Suppose I have a basic mathematical function like:
$ f(x) = x^2 + 2$
implemented in typed pseudo-code as:
int f(x) {
return x*x + 2;
}
If we were to break out this procedure into a step-by-step sequence of actions, we have the following:
f: procedure(int x) returns int:
set int(temp) as multiply(x, x);
set int(temp2) as add(x, int(2));
set int(return-value) as temp2;
return;
However, say we have an equivalent "function" that is not a procedure but is equivalent in functionality (as in, it describes the same mutations, just differently--by structure):
f: function(int x) returns int:
define(return-value
add(
2
multiply(
x
x
)
)
)
This is essentially a mathematical expression written as a tree of operators and operands, Lisp-style.

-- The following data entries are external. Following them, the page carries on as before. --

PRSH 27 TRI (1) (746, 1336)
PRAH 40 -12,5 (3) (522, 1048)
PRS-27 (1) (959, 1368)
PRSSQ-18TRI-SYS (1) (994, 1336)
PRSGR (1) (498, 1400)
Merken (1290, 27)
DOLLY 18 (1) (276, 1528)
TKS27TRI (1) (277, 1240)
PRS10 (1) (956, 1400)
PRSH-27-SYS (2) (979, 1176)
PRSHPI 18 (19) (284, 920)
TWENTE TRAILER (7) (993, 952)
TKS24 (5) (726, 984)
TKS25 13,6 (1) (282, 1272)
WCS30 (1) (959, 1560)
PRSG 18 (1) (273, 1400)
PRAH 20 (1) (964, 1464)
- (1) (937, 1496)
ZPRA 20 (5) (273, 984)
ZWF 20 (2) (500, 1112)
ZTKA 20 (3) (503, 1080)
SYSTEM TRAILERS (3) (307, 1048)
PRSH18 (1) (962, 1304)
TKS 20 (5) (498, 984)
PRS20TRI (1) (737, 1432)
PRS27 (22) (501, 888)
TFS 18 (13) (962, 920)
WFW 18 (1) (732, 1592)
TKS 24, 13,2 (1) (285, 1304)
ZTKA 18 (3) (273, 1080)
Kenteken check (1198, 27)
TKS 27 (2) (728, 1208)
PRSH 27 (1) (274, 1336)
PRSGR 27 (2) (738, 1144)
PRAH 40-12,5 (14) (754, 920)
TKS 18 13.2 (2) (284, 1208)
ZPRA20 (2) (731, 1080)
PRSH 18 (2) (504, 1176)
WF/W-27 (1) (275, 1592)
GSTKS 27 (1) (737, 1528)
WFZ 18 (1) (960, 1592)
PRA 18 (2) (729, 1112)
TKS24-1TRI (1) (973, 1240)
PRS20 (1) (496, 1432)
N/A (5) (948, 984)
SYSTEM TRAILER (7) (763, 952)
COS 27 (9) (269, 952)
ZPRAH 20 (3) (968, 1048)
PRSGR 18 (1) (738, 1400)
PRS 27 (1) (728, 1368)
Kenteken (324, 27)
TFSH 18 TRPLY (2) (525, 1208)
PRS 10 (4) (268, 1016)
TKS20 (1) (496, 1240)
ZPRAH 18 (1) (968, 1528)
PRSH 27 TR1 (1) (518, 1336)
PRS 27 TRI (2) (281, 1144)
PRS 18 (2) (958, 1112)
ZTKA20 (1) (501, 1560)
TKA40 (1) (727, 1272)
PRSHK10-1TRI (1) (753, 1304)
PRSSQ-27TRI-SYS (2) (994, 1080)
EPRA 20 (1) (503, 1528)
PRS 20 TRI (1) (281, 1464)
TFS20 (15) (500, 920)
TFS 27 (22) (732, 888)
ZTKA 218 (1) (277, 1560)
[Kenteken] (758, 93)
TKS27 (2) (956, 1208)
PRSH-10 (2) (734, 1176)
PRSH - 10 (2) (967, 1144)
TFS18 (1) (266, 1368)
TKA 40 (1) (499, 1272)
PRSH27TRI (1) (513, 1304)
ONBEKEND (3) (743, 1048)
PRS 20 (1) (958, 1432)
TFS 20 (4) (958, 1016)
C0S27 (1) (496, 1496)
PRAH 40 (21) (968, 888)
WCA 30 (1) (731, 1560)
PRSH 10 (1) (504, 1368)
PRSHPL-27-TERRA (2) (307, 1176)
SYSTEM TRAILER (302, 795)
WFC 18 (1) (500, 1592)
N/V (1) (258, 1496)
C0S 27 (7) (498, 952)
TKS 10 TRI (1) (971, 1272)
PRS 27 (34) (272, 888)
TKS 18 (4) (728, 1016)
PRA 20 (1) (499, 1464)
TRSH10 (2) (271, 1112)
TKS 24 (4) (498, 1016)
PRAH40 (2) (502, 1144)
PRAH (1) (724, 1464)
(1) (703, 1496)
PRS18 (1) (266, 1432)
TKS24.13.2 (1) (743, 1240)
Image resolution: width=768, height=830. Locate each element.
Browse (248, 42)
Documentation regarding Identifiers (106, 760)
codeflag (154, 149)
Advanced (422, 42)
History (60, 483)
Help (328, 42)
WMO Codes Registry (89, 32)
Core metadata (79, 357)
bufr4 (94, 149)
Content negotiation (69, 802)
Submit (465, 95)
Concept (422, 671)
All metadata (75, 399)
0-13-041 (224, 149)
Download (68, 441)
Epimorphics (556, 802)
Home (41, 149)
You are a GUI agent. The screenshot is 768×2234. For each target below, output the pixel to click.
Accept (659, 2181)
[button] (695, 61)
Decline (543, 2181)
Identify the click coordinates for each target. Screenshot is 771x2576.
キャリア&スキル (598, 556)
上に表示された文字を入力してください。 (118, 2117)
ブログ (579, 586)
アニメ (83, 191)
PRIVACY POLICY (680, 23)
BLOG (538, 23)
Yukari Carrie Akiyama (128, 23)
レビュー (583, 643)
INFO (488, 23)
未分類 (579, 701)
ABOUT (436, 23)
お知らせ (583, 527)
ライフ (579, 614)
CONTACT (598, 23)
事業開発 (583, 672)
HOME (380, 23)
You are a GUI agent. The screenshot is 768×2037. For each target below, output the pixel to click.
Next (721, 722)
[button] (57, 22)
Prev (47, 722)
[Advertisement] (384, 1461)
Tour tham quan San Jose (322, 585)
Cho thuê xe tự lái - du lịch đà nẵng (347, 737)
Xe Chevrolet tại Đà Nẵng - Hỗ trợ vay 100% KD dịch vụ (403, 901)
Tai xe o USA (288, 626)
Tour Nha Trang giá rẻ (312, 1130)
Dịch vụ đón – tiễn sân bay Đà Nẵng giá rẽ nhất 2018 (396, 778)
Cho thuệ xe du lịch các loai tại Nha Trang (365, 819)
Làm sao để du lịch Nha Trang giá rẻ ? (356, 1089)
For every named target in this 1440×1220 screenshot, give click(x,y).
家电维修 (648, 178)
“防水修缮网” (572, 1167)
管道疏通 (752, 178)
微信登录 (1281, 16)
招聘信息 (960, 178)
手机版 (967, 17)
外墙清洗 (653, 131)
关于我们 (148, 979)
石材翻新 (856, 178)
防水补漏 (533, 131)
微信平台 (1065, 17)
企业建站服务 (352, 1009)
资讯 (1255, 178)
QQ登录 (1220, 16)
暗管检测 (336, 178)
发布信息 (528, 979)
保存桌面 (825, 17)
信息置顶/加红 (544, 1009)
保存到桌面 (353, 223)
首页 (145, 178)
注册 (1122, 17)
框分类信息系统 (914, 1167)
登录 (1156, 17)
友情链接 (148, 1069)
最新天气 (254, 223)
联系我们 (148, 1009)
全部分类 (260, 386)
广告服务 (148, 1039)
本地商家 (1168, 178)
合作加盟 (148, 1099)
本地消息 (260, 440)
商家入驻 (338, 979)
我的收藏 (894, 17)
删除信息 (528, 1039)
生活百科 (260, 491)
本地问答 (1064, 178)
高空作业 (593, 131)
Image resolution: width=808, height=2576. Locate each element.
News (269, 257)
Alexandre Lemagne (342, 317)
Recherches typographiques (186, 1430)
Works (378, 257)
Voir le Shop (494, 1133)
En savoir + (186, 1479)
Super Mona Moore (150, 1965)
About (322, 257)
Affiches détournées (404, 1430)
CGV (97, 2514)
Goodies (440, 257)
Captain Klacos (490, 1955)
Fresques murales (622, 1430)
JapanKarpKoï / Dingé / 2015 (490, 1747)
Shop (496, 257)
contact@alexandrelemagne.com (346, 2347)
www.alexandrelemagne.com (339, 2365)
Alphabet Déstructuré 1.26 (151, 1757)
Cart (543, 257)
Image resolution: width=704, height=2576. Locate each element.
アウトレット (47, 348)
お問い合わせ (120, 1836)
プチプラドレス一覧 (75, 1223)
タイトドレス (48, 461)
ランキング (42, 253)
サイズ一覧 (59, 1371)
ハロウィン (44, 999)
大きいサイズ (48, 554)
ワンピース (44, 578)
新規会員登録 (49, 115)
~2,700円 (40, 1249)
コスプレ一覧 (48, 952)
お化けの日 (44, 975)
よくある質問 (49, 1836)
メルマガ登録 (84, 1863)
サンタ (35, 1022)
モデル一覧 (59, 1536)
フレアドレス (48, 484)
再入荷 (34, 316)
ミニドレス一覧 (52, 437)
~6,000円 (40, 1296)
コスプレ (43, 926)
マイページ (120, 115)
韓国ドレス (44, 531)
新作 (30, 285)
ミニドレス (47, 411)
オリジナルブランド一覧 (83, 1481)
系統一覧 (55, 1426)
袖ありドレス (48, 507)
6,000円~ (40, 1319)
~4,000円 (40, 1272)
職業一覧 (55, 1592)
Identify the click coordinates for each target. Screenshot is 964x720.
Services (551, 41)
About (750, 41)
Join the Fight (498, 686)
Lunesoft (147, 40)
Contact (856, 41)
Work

It is very clear that the two are equivalent and describe the same mathematical expression: one by procedure, and the other, by structure/definition.
But why is it possible to know the two are equivalent? This mapping between procedure and functional is not always very clear. For even this pair of constructs, they are not equivalent simple "because they are." There must exist some sort of algorithm or procedure to describe how to map a procedure to a function (and, hopefully, not simply enumerating all of the possible values of output from a procedure and comparing it to a function).
Now, suppose we have a procedure as such:
g: procedure(Vector<{int red, int blue, int green}> screen,
Vector<{int red, int blue, int green}> buffer) returns void:
for-each {int, int, int} pixel, screen-pixel in buffer, screen:
copy screen-pixel into pixel;
return;
Is there a system in which a structural/functional equivalent for $g$ can exist?
Generally; for a set of procedures, does there exist a system in which each procedure has a functional/structural equivalent?
Semantics-wise, we usually know what a string of actions/instructions coupled with a set of data will do. For example, for-each
will usually loop over a set of data performing some sort of sequences of instructions for each element in a set. However, the actual implementation of for-each
can often differ, which means that proving that several implementations are equivalent in functionality can be non-trivial unless there is a universal way of mapping several procedures to their functional/structural form that all exist in a common system.
Generalized, if every procedure has a structural equivalent that share a common system for description, it may be possible to compare each procedure by value and then prove each are equivalent to a single function or not. This is the justification for why I am asking this question.